Ensure that the filesystem permissions are correctly configured when Airflow jobs interact with Hadoop and HDFS
Closed, ResolvedPublic
Actions

Assigned To

Authored By

	BTullis
	Sep 27 2024, 3:54 PM

Description

Our current airflow instances all run as particular system users, as specified in puppet:

Airflow instance	user name	user id	group name	group id
analytics	analytics	906	analytics	906
analytics_test	analytics	906	analytics	906
search	analytics-search	911	analytics-search	911
research	analytics-research	912	analytics-research	912
platform_eng	analytics-platform-eng	913	analytics-platform-eng	913
analytics_product	analytics-product	910	analytics-product	910
wmde	analytics-wmde	927	analytics-wmde	927

When the DAGs running on these instances interact with file on HDFS, with or without Hive or Presto as an intermediary, they do so as the configured system user.

This model of running Airflow ensures that any HDFS files generated are owned by that system user.
The group ownership of any file created is the same of the group owner of the parent directory. In most cases, this group is analytics-privatedata-users.
See: https://hadoop.apache.org/docs/r2.10.2/hadoop-project-dist/hadoop-hdfs/HdfsPermissionsGuide.html#Overview for reference about the group inheritance.

When a file or directory is created, its owner is the user identity of the client process, and its group is the group of the parent directory (the BSD rule).
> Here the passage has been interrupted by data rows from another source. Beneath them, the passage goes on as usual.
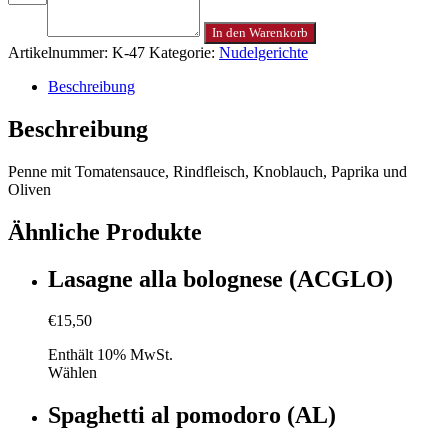
In den Warenkorb
Artikelnummer:
K-47
Kategorie:
Nudelgerichte
Beschreibung
Beschreibung
Penne mit Tomatensauce, Rindfleisch, Knoblauch, Paprika und
Oliven
Ähnliche Produkte
Lasagne alla bolognese (ACGLO)
€
15,50
Enthält 10% MwSt.
Wählen
Spaghetti al pomodoro (AL)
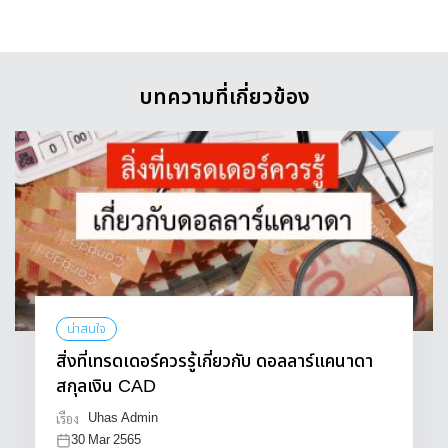
บทความที่เกี่ยวข้อง
น่าสนใจ
สิ่งที่เทรดเดอร์ควรรู้เกี่ยวกับ ดอลลาร์แคนาดา
สกุลเงิน CAD
Uhas Admin
เรื่อง
30 Mar 2565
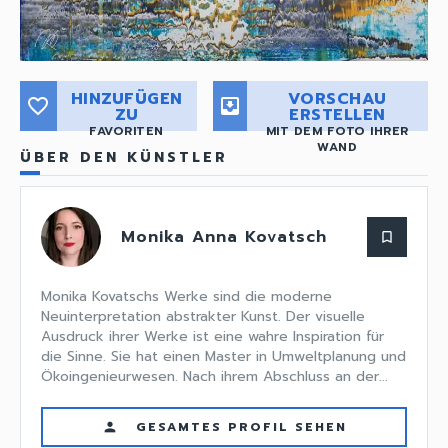
HINZUFÜGEN
VORSCHAU
favorite_border
move_to_inbox
ZU
ERSTELLEN
FAVORITEN
MIT DEM FOTO IHRER
WAND
ÜBER DEN KÜNSTLER
Monika Anna Kovatsch
bookmark_border
Monika Kovatschs Werke sind die moderne
Neuinterpretation abstrakter Kunst. Der visuelle
Ausdruck ihrer Werke ist eine wahre Inspiration für
die Sinne. Sie hat einen Master in Umweltplanung und
Ökoingenieurwesen. Nach ihrem Abschluss an der...
GESAMTES PROFIL SEHEN
person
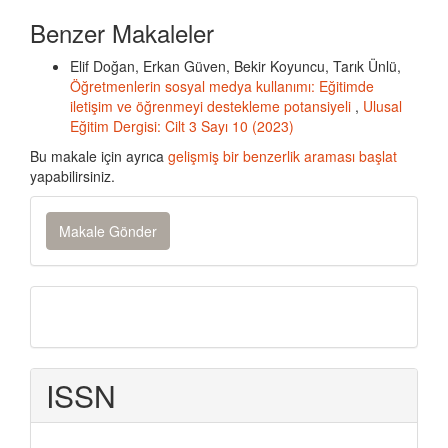
Benzer Makaleler
Elif Doğan, Erkan Güven, Bekir Koyuncu, Tarık Ünlü,
Öğretmenlerin sosyal medya kullanımı: Eğitimde
iletişim ve öğrenmeyi destekleme potansiyeli
,
Ulusal
Eğitim Dergisi: Cilt 3 Sayı 10 (2023)
Bu makale için ayrıca
gelişmiş bir benzerlik araması başlat
yapabilirsiniz.
Makale
Makale Gönder
Gönder
Onlinebasım
ISSN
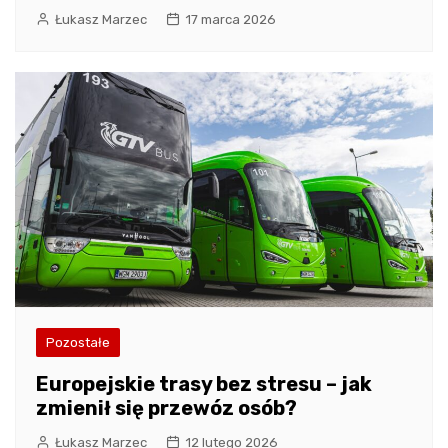
Łukasz Marzec
17 marca 2026
Pozostałe
Europejskie trasy bez stresu – jak
zmienił się przewóz osób?
Łukasz Marzec
12 lutego 2026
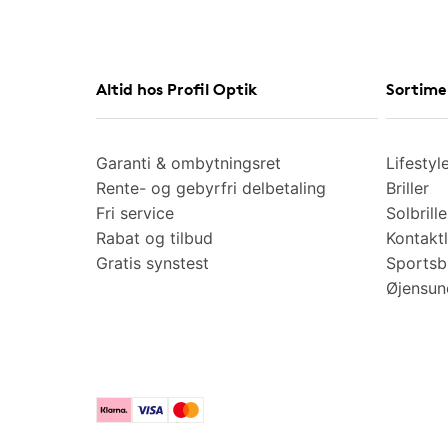
Altid hos Profil Optik
Sortime
Garanti & ombytningsret
Lifestyl
Rente- og gebyrfri delbetaling
Briller
Fri service
Solbrille
Rabat og tilbud
Kontaktl
Gratis synstest
Sportsbr
Øjensu
Klarna
Visa
Mastercard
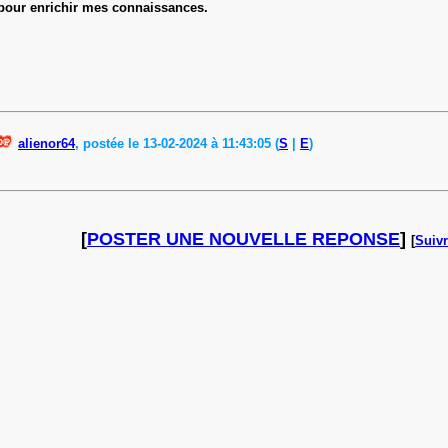
 pour enrichir mes connaissances.
alienor64
, postée le 13-02-2024 à 11:43:05 (
S
|
E
)
[
POSTER UNE NOUVELLE REPONSE
]
[
Suivr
The permissions of the generated files are governed by the umask of the process. We have a default umask of 027 set in /etc/hadoop/conf/core-site.xml

<name>fs.permissions.umask-mode</name>
<value>027</value>

This means that files are readable by other members of the group, which is as intended.

In addition to this, each Airflow instance has its own corresponding Kerberos principal, which are as follows:

btullis@krb1001:~$ sudo kadmin.local list_principals|egrep 'airflow|analytics/an-launcher1002'
analytics-platform-eng/an-airflow1004.eqiad.wmnet@WIKIMEDIA
analytics-product/an-airflow1006.eqiad.wmnet@WIKIMEDIA
analytics-research/an-airflow1002.eqiad.wmnet@WIKIMEDIA
analytics-search/an-airflow1001.eqiad.wmnet@WIKIMEDIA
analytics-search/an-airflow1005.eqiad.wmnet@WIKIMEDIA
analytics-wmde/an-airflow1007.eqiad.wmnet@WIKIMEDIA
analytics/an-launcher1002.eqiad.wmnet@WIKIMEDIA

When migrating Airflow to Kubernetes, we need to ensure that we maintain compatibility with this system, so that DAGs can continue to interact with Hadoop and HDFS in the same way that they do now.

We will be using the KubernetesExecutor, which means that it will only be the pods executed in the context of this executor that need to have the correct credentials configured.
The scheduler itself will not need to be running as the system user, since it will not be interacting with HDFS or any Hadoop services directly.

This task is about deciding on a suitable method and implementing it.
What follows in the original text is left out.